I think that's part of a key difference between my approach to SPN when I watched 1x17 ("who are these people even; I don't understand this at all") and when I watched 4x01, and then 4x02, and then 4x03--("I don't know these people at all--yet.)
Ah, the sweet music of "yet." This time, I waited for that "yet." <3
# I've always loved that Dean actually steals glances back at the road while he's snapping that spoony picture of Sam.
# Even if it wasn't a real symbol this time, just like I'm impressed with Sam's tree-drawing abilities, I'm also impressed with Dean's sigil-memory. In my headcanon (and also in canon canon, since Dean's surprise!drawn sigils very quickly at multiple points) Dean is an exceptional talent with this. And obviously, they've both been very strictly trained. Dean's recollection of monsters and their death knells is memorized to the tune of several Led Zeppelin albums (and he'd never admit this, but as a result of this mnemonic he really doesn't like those albums very much anymore), but symbols and pictures and faces come easy. He remembers the house Lucas Barr drew out on Lake Manitoc, he remembers the sigil that can burn angels into oblivion, and even now, at the end of the road, at the end of the day, at the end of his life, he remembers Alistair's face in Hell. When he looks in the mirror for the first time south of human, he sees it again. And all of hell floods back.

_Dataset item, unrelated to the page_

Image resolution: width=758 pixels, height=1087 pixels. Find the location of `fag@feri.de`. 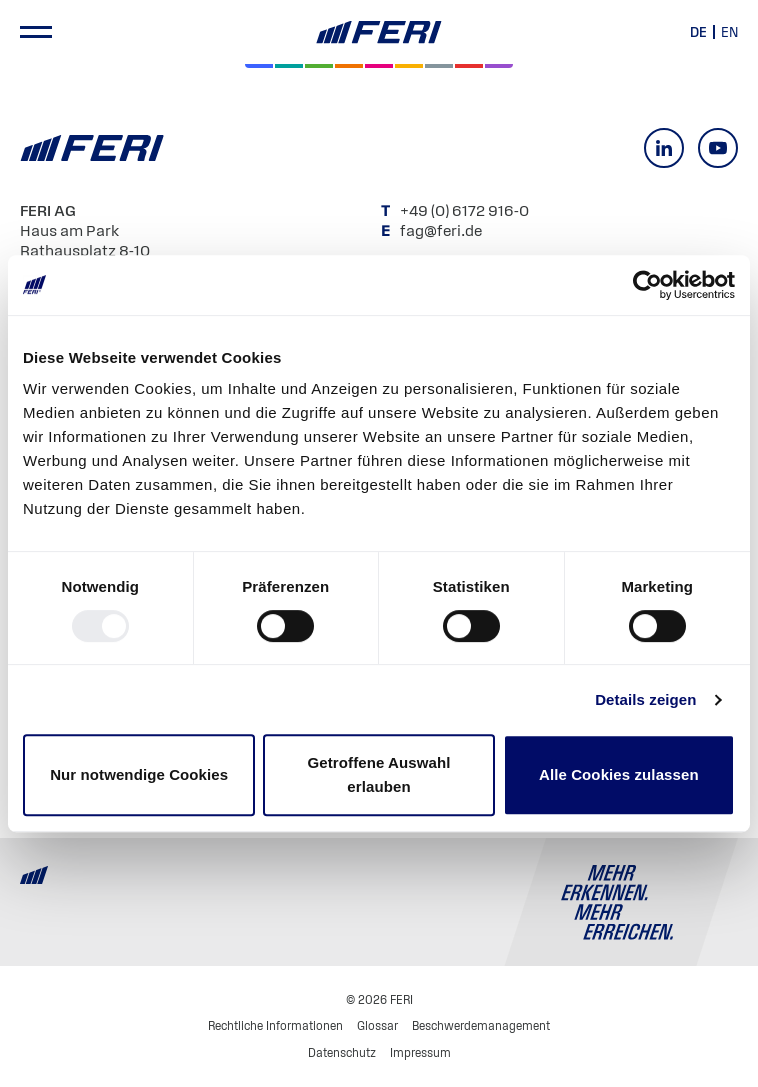 fag@feri.de is located at coordinates (441, 230).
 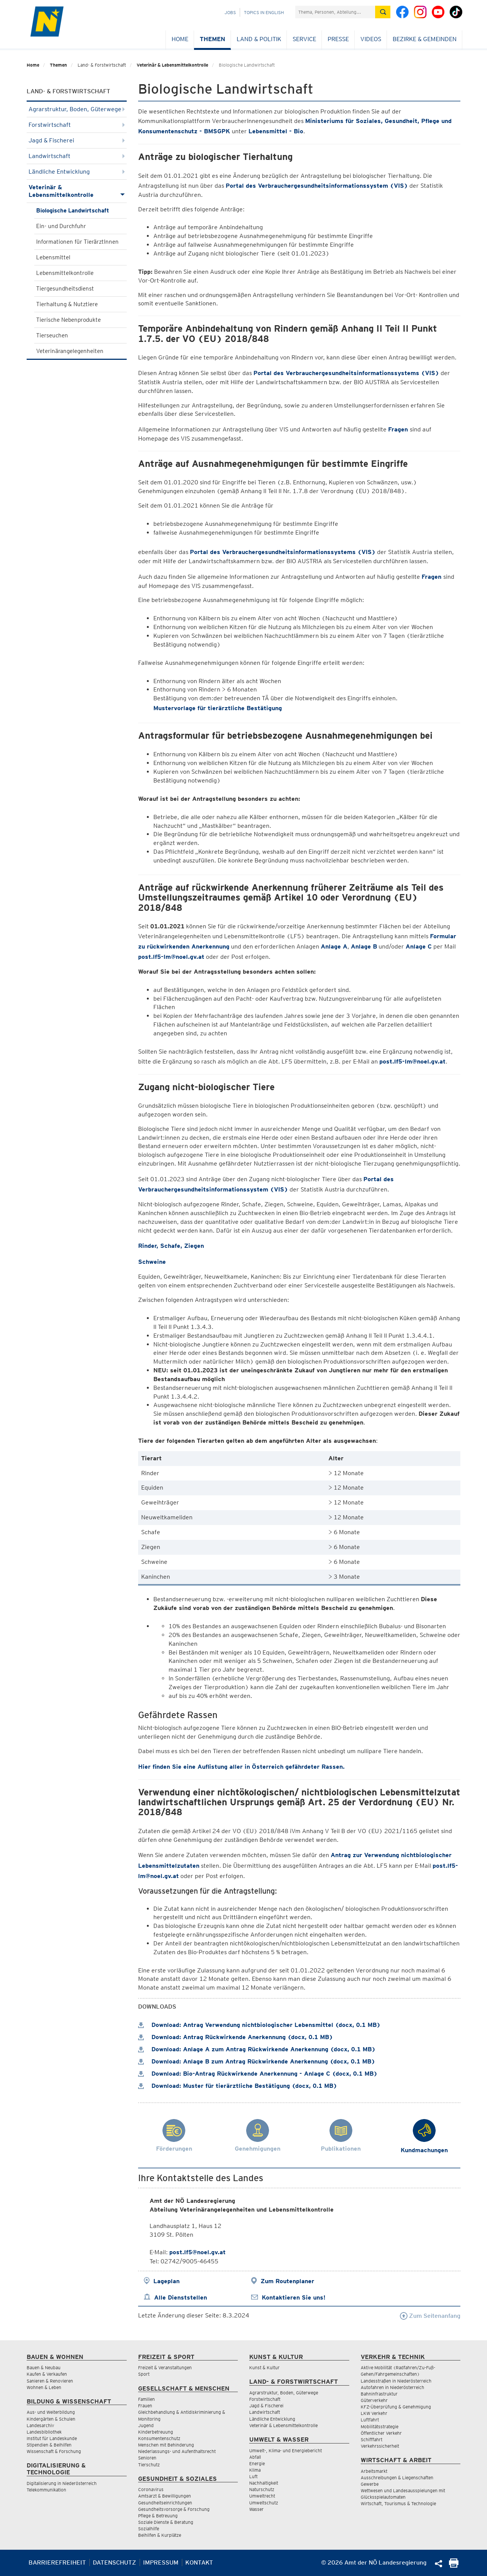 I want to click on Wohnen & Leben, so click(x=44, y=2387).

# I love how old school this episode is, insofar as the social media goes. Ah, 2006. <3 Back in the days when it seemed like everyone had a domain or a subdomain of their own--streaming live not out of mom's basement, but probably out of the basement of an online friend of yours. I'll bet Hellhoundz-Lair had a guestbook and a message board and an obnoxious hit tracker and maybe even a tagboard (REMEMBER TAGBOARDS??? GUYS WHO REMEMBERS TAGBOARDS.)
# Clearly I didn't appreciate them the first time through, but the pranks are adorable in their utterly mundane, pedestrian kind of way. They're just so--impotent, and deliberately so. I mean, Sam and Dean coming off a case where they nearly get themselves and their father killed, and they're about to rush into one that involves a bunch of sick, dying kids and a whole passel of traumatic childhood memories. Within a few months, Sam will have experienced the essential death of his brother, the death of his father, and Dean will be weathering the anguish of not having died (and not for the first time, either) and guess proxy-killing his father. Which makes everything about 1x17 so funny but so sad at the same time. ;(
# Obligatory mention of that ridiculous trout fisherman cuckoo clock. You have no idea how very very very very very badly I want to own one of those so I can hang it right next to my kitchen table.
# I wonder how many times Sam's used that strategy--that is, his coercive performance of... well, something, which somehow manages to 1) cue Dean into playing along almost seamlessly, and 2) immediately turn its subjects against their better judgments. And I wonder whom Sam tried it out on first. I'll bet that he never once dreamed that he'd be able to pull the same simple stunt in a context that would give it the power not only to obviate the need for torture, but also put him and his brother back on the same page for a few precious, hard-won minutes (9x21 "King of the Damned").
I'm both fascinated and devastated by the idea of being able to carve out these moments of solidarity/security with each other, but only by virtue of manipulating a third party into a false reality, in which they perform an act--and in this burlesque, they are brothers.